CHI 2006, April 22–28, 2006, Montréal, Québec, Canada.

ACM 1-59593-298-4/06/0004.

Abstract

In the search for easier-to-use environments for End-Users to do software development, everybody overlooks the obvious choice – using natural language to communicate between the user and the machine. Problems of ambiguity and imprecision are usually taken to be prohibitive, but we believe that modern natural language processing techniques and Common Sense reasoning can be used to create a workable environment for the creation and modification of programs. We present Metafor, a program outliner/editor that takes natural language input and allows a user to have a dialogue with the system about program construction.

Keywords

Natural language processing, Programming, Software Engineering, Dialogue management,

ACM Classification Keywords

D.1 PROGRAMMING TECHNIQUES (E), D.2 SOFTWARE ENGINEERING (K.6.3), D.3 PROGRAMMING LANGUAGES, I.2 ARTIFICIAL INTELLIGENCE

Natural Language Interaction for Software Engineering

We explore the idea of using descriptions in a natural language like English as a representation for programs. While we cannot yet convert arbitrary English descriptions to fully specified code, we can use a reasonably expressive subset of English as a conceptualization, visualization, editing and debugging tool. Simple descriptions of program objects and their behavior are converted to scaffolding (underspecified) code fragments, that can be used as feedback for the designer, and which can later be elaborated. Roughly speaking, noun phrases can be interpreted as program objects; verbs can be functions, adjectives can be properties. A surprising amount of information about program structure can be inferred by our parser from relations implicit in the linguistic structure. We refer to this phenomenon as programmatic semantics. We present a program editor, Metafor, that dynamically converts a user's stories into program code, and in a user study, participants found it useful as a brainstorming tool.

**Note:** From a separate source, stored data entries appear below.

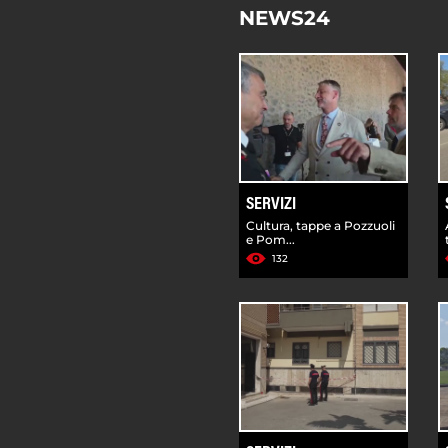
NEWS24
SERVIZI
Cultura, tappe a Pozzuoli
e Pom...
132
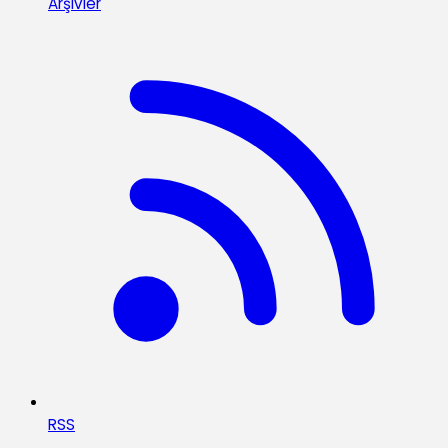
Arşivler
RSS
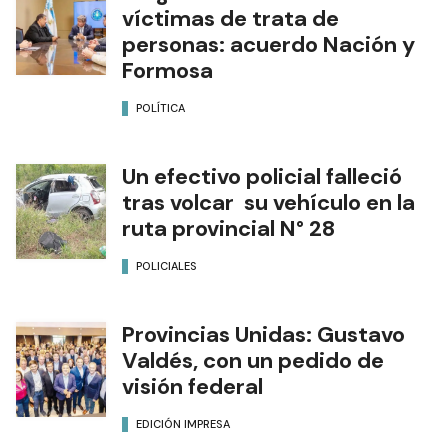
víctimas de trata de
personas: acuerdo Nación y
Formosa
POLÍTICA
Un efectivo policial falleció
tras volcar su vehículo en la
ruta provincial N° 28
POLICIALES
Provincias Unidas: Gustavo
Valdés, con un pedido de
visión federal
EDICIÓN IMPRESA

Metafor has some interesting capabilities for refactoring programs. Different ways of describing objects in natural language can give rise to different representation and implementation decisions as embodied in the details of the code. Conventional programming requires making up-front commitments to overspecified details, and saddles the user with having to perform distributed, error-prone edits in order to change design decisions. Metafor uses the inherent "ambiguity" of natural language as an advantage, automatically performing refactoring as the system learns more about the user's intent.

Figure 1. The Metafor programming environment. Natural language input at the lower left produces Python code at the lower right. The other two panes display system state and are not intended for the end-user.

References

Hugo Liu and Henry Lieberman (2005) Programmatic Semantics for Natural Language Interfaces. Proceedings of the ACM Conference on Human Factors in Computing Systems, CHI 2005, April 5-7, 2005, Portland, OR, USA. ACM Press.

Hugo Liu and Henry Lieberman (2005) Metafor: Visualizing Stories as Code. Proceedings of the ACM International Conference on Intelligent User Interfaces, IUI 2005, January 9-12, 2005, San Diego, CA, USA, to appear. ACM 2005.

Hugo Liu and Henry Lieberman (2004) Toward a Programmatic Semantics of Natural Language. Proceedings of VL/HCC'04: the 20th IEEE Symposium on Visual Languages and Human-Centric Computing. pp. 281-282. September 26-29, 2004, Rome. IEEE Computer Society Press.

Henry Lieberman and Hugo Liu. Feasibility Studies for Programming in Natural Language. H. Lieberman, F. Paterno, and V. Wulf (Eds.) Perspectives in End-User Development, to appear. Springer, 2006.